++++ Dataset entries

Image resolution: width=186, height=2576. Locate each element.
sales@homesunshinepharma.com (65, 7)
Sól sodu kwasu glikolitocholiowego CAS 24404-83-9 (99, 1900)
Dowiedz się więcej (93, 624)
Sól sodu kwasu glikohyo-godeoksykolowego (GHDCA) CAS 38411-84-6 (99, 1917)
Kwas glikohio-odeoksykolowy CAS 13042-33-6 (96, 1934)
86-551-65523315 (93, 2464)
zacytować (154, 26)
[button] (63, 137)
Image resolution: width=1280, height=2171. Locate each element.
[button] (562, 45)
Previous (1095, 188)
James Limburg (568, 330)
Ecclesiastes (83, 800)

++++++++
++++ Dataset entries

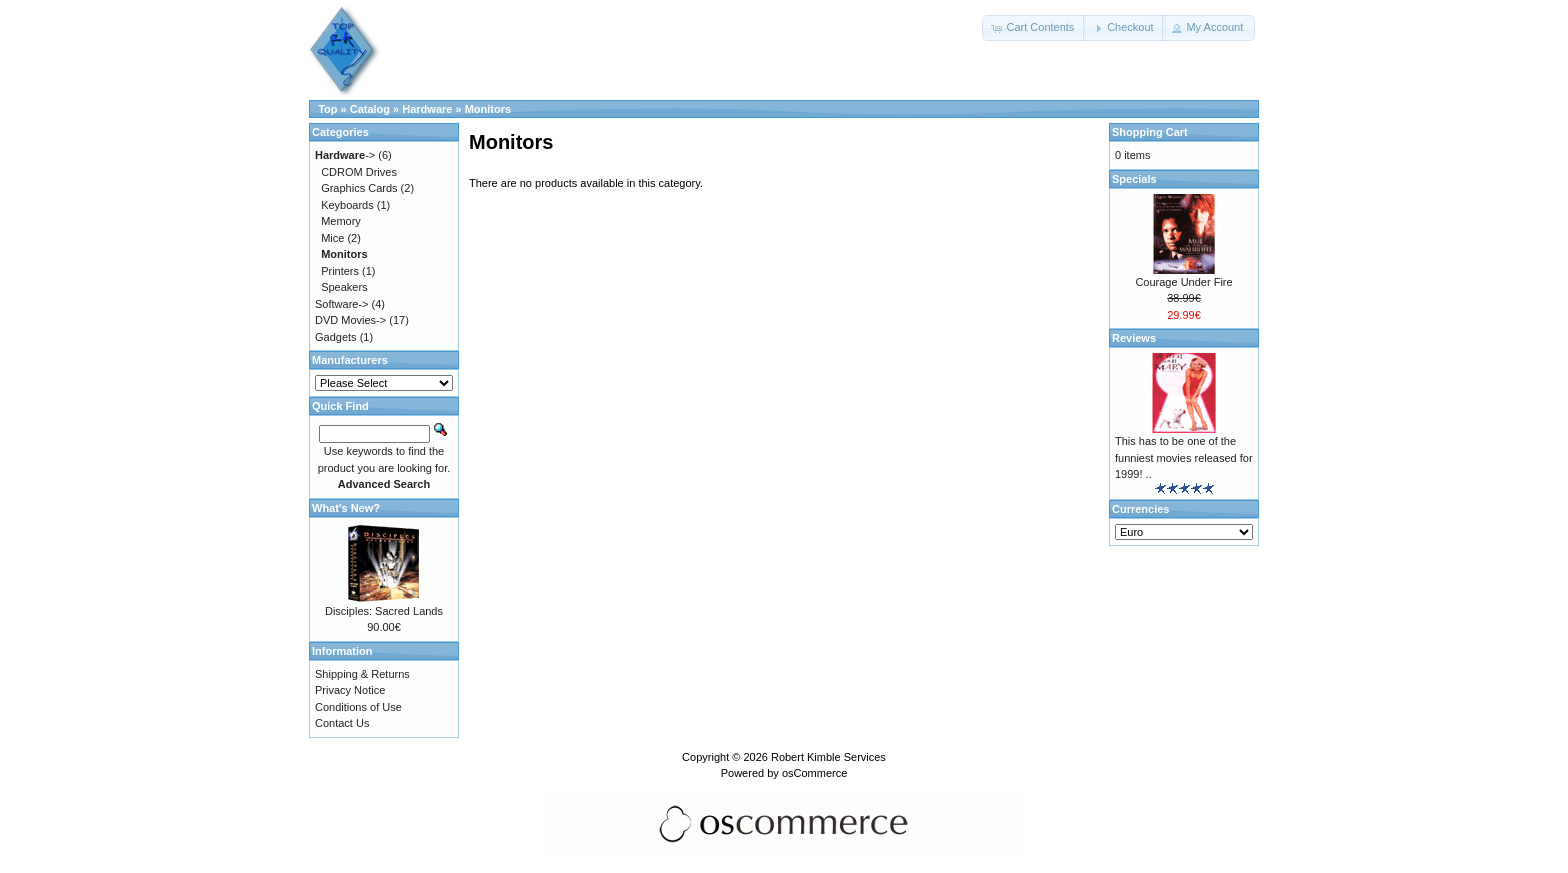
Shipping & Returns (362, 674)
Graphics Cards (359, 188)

++++++++

The problem
Since only part of the listing is wanted, copy exactly the lines from the one holding "Image resolution: width=186, height=2576." to the one holding "Ecclesiastes (83, 800)", both included.

Task result
Image resolution: width=186, height=2576. Locate each element.
sales@homesunshinepharma.com (65, 7)
Sól sodu kwasu glikolitocholiowego CAS 24404-83-9 (99, 1900)
Dowiedz się więcej (93, 624)
Sól sodu kwasu glikohyo-godeoksykolowego (GHDCA) CAS 38411-84-6 (99, 1917)
Kwas glikohio-odeoksykolowy CAS 13042-33-6 (96, 1934)
86-551-65523315 (93, 2464)
zacytować (154, 26)
[button] (63, 137)
Image resolution: width=1280, height=2171. Locate each element.
[button] (562, 45)
Previous (1095, 188)
James Limburg (568, 330)
Ecclesiastes (83, 800)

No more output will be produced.